TORRINGTON – It’s a family legacy, 140 years in the
making.

It started with the death of Lakota leader Crazy Horse on Sept. 5, 1877, at Fort Robinson on Red Cloud Agency land in northwest Nebraska, a pivotal event for the Lakota Nation as well as for the family and forced his descendants into hiding for more than a century.

A piece of that legacy could be found last week at the Goshen County Library Annex, in the persons of brothers Floyd Clown Sr. and Douglas War Eagle, Crazy Horse’s grandsons, and documentary film maker William B. Matson, author of the book Crazy Horse: The Lakota Warrior’s Life and Legacy.

While there are hundreds of books dedicated to the life of Crazy Horse and the Lakota Nation of the late 19th Century, Matson’s tome – compiled from oral histories handed down and shared by the descendants of Crazy Horse – contradicts most if not all that was previously written,
Clown said.

The book “stands up for the family with truth,” he said. “Truths we want to correct for our people.

“All of the books written about our grandfather, since we wrote this book, they became fictions,” Clown said. “Assumptions, not truth.”

Matson credited the inspiration for the book to his own father, who served with the 7th Cavalry during World War II – the same regiment decimated at the Battle of the Little Big Horn in 1876.

A drill instructor, touching on the history of the unit, asked the trainees – including Matson’s father – who won the Battle of the Little Big Horn, Matson said.
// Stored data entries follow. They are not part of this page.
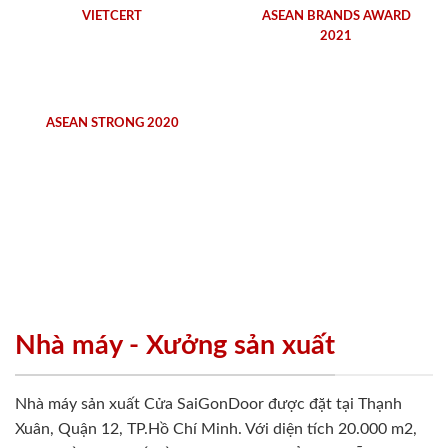
VIETCERT
ASEAN BRANDS AWARD
2021
ASEAN STRONG 2020
Nhà máy - Xưởng sản xuất
Nhà máy sản xuất Cửa SaiGonDoor được đặt tại Thạnh
Xuân, Quận 12, TP.Hồ Chí Minh. Với diện tích 20.000 m2,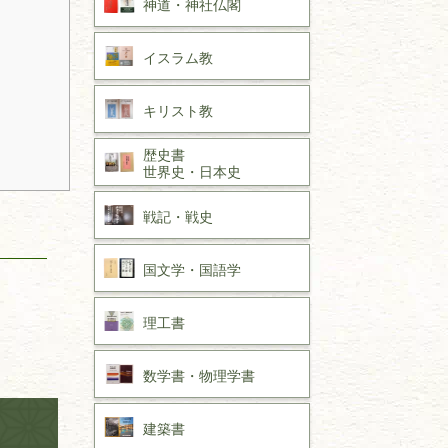
神道・神社仏閣
イスラム教
キリスト教
歴史書
世界史・
日本史
戦記・戦史
国文学・
国語学
理工書
数学書・
物理学書
建築書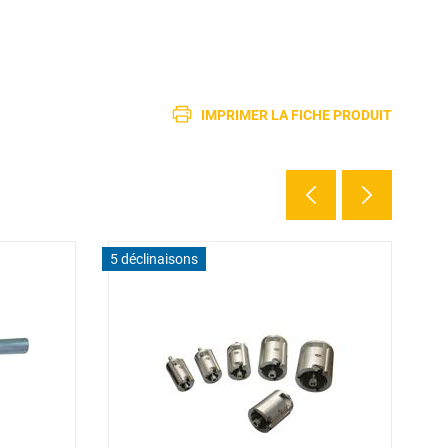
IMPRIMER LA FICHE PRODUIT
5 déclinaisons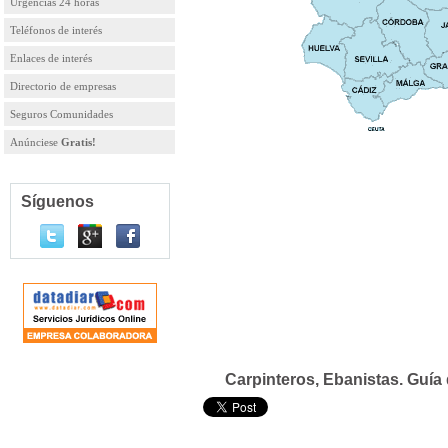
Urgencias 24 horas
Teléfonos de interés
Enlaces de interés
Directorio de empresas
Seguros Comunidades
Anúnciese
Gratis!
Síguenos
Carpinteros, Ebanistas. Guía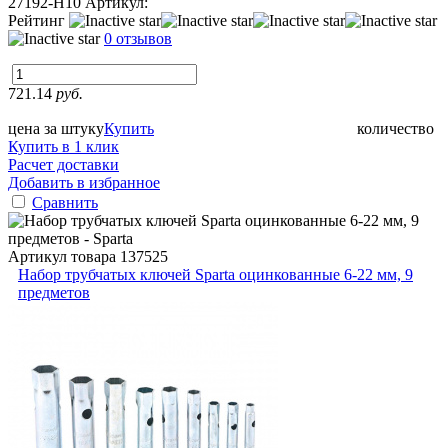
27192-H10
Артикул:
Рейтинг
0 отзывов
721.14
руб.
цена за штуку
Купить
количество
Купить в 1 клик
Расчет доставки
Добавить в избранное
Сравнить
Артикул товара
137525
Набор трубчатых ключей Sparta оцинкованные 6-22 мм, 9
предметов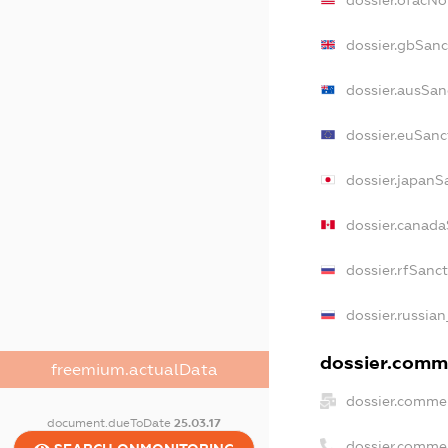
dossier.ofacN
dossier.gbSanc
dossier.ausSan
dossier.euSanc
dossier.japanS
dossier.canad
dossier.rfSanc
dossier.russian
dossier.comme
freemium.actualData
dossier.commer
document.dueToDate
25.03.17
dossier.comme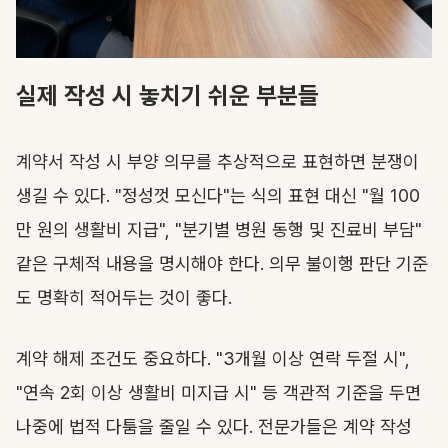
실제 작성 시 놓치기 쉬운 부분들
계약서 작성 시 부양 의무를 추상적으로 표현하면 분쟁이
생길 수 있다. "정성껏 모신다"는 식의 표현 대신 "월 100
만 원의 생활비 지급", "분기별 병원 동행 및 진료비 부담"
같은 구체적 내용을 명시해야 한다. 의무 불이행 판단 기준
도 명확히 적어두는 것이 좋다.
계약 해제 조건도 중요하다. "3개월 이상 연락 두절 시",
"연속 2회 이상 생활비 미지급 시" 등 객관적 기준을 두면
나중에 법적 다툼을 줄일 수 있다. 전문가들은 계약 작성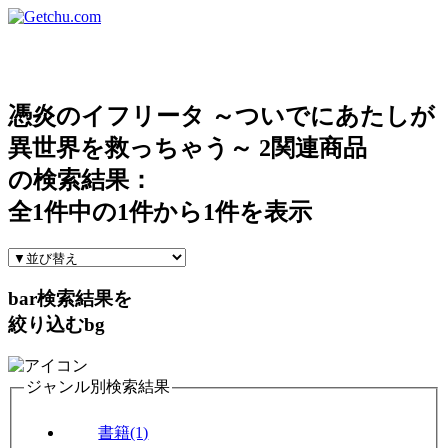
憑炎のイフリータ ～ついでにあたしが
異世界を救っちゃう～ 2関連商品
の検索結果：
全
1
件中の
1
件から
1
件を表示
bar
検索結果を
絞り込む
bg
ジャンル別検索結果
書籍(1)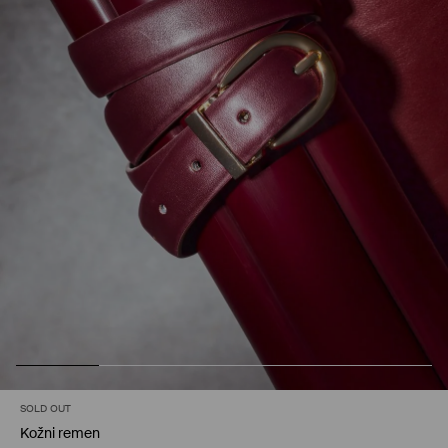
SOLD OUT
Kožni remen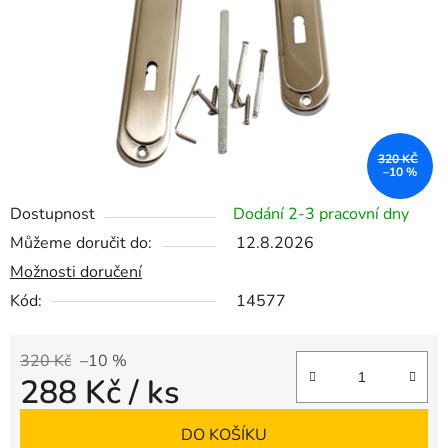
320 KČ
–10 %
Dostupnost
Dodání 2-3 pracovní dny
Můžeme doručit do:
12.8.2026
Možnosti doručení
Kód:
14577
320 Kč
–10 %
288 Kč
/ ks
Měrná cena:
DO KOŠÍKU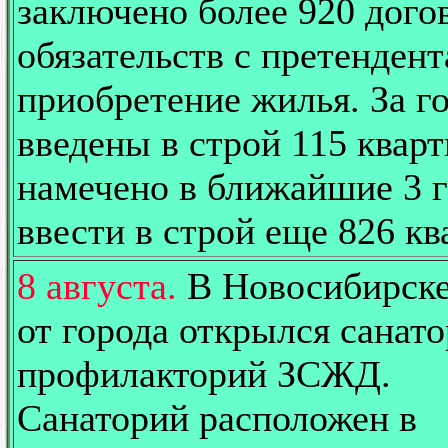
заключено более 920 дого
обязательств с претенден
приобретение жилья. За г
введены в строй 115 кварт
намечено в ближайшие 3 г
ввести в строй еще 826 кв
8 августа.
В Новосибирске
от города открылся санат
профилакторий ЗСЖД.
Санаторий расположен в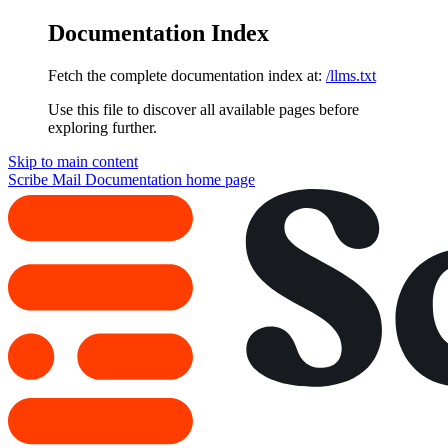
Documentation Index
Fetch the complete documentation index at:
/llms.txt
Use this file to discover all available pages before
exploring further.
Skip to main content
Scribe Mail Documentation
home page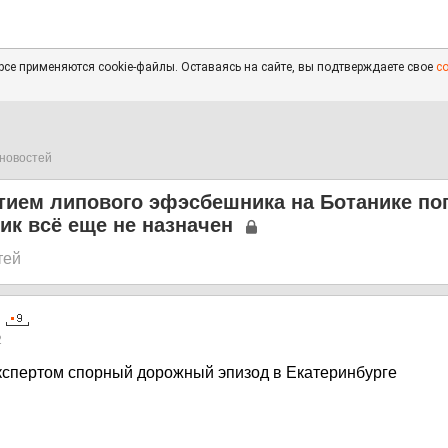
се применяются cookie-файлы. Оставаясь на сайте, вы подтверждаете свое
с
новостей
тием липового эфэсбешника на Ботанике по
ик всё еще не назначен
тей
2
кспертом спорный дорожный эпизод в Екатеринбурге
When his father responded ‘the Indians,’ he was admonished for being wrong and was punished, Matson said.

“He held a grudge,” Matson said. “One he passed on to his son.”

And it was a grudge turned passion to learn more about the culture and history of the Native Peoples of North America, particularly the Lakota, he said. His father had intended to research and write a book, but never got it done, he said. On his death bed, the father passed his interests and desires on to the son.

“I read all the different books about the battle – about 300 books – and they didn’t agree” on the history and timelines, Matson said. “The history is all
screwed up.

“The first thing I found was, there weren’t many Native voices writing the histories,” he said. “I decided I’d
find some.”

Matson’s interests eventually zeroed in on the life of Crazy Horse and, through several false starts and convoluted steps, he met Clown and
War Eagle. 

“They said, ‘We’ll tell you the true stories, if you’ve got a good heart,’” Matson said, and invited him to a sweat lodge. Hearing the songs and prayers in the lodge “was really a fantastic experience.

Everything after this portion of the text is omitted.